*EXERCISE DATA*:
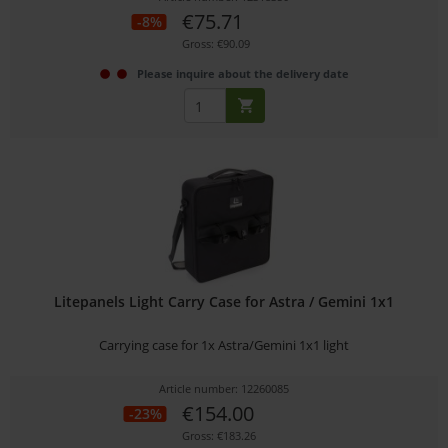
€75.71
-8%
Gross: €90.09
Please inquire about the delivery date
Litepanels Light Carry Case for Astra / Gemini 1x1
Carrying case for 1x Astra/Gemini 1x1 light
Article number: 12260085
€154.00
-23%
Gross: €183.26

*PROBLEM DETAILS*: Word for word, print the material above, but without its pictures.

*WRITTEN SOLUTION*:
€75.71
-8%
Gross: €90.09
Please inquire about the delivery date
Litepanels Light Carry Case for Astra / Gemini 1x1
Carrying case for 1x Astra/Gemini 1x1 light
Article number: 12260085
€154.00
-23%
Gross: €183.26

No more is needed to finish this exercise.